[Page-level text extractions]
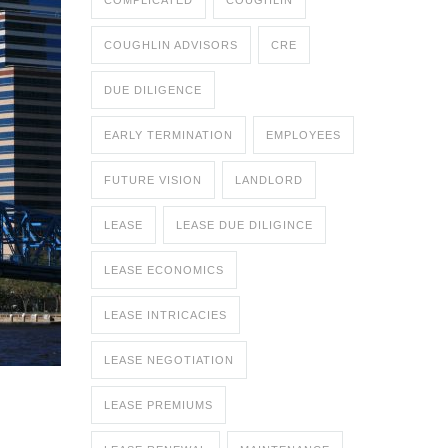
COMPLICATED
COUGHLIN
COUGHLIN ADVISORS
CRE
DUE DILIGENCE
EARLY TERMINATION
EMPLOYEES
FUTURE VISION
LANDLORD
LEASE
LEASE DUE DILIGINCE
LEASE ECONOMICS
LEASE INTRICACIES
LEASE NEGOTIATION
LEASE PREMIUMS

> **ACTIVITY**:
What is needed is an exact copy of the entries above, with no images in it.

> **REPLY TO THE TASK**:
COMPLICATED
COUGHLIN
COUGHLIN ADVISORS
CRE
DUE DILIGENCE
EARLY TERMINATION
EMPLOYEES
FUTURE VISION
LANDLORD
LEASE
LEASE DUE DILIGINCE
LEASE ECONOMICS
LEASE INTRICACIES
LEASE NEGOTIATION
LEASE PREMIUMS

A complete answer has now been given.